[Start of section]

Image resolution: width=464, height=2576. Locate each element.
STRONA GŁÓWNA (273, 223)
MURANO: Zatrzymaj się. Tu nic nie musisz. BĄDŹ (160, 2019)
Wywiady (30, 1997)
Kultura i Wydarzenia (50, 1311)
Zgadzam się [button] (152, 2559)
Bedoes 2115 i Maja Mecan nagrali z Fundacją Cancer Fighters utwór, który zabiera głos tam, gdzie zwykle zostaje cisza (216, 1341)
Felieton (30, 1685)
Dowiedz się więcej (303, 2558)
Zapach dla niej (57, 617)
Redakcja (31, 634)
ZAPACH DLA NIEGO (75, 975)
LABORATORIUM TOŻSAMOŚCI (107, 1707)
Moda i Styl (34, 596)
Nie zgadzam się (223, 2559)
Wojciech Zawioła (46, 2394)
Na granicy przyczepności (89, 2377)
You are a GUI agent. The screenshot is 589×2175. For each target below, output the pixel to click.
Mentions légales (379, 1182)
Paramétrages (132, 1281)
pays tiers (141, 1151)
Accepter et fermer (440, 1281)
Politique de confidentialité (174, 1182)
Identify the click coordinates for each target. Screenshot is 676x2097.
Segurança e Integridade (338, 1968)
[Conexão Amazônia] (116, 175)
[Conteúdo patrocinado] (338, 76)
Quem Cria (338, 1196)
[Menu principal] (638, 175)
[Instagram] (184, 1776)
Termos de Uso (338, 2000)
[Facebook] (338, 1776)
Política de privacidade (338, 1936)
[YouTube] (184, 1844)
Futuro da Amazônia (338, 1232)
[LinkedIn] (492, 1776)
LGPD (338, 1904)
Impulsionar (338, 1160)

[End of section]

WHAT NEEDS TO BE DONE >>
The word to find is "each". Copy every line of the data that holds it.

WRITTEN REPLY >>
Image resolution: width=464, height=2576. Locate each element.
You are a GUI agent. The screenshot is 589×2175. For each target below, output the pixel to click.
Identify the click coordinates for each target. Screenshot is 676x2097.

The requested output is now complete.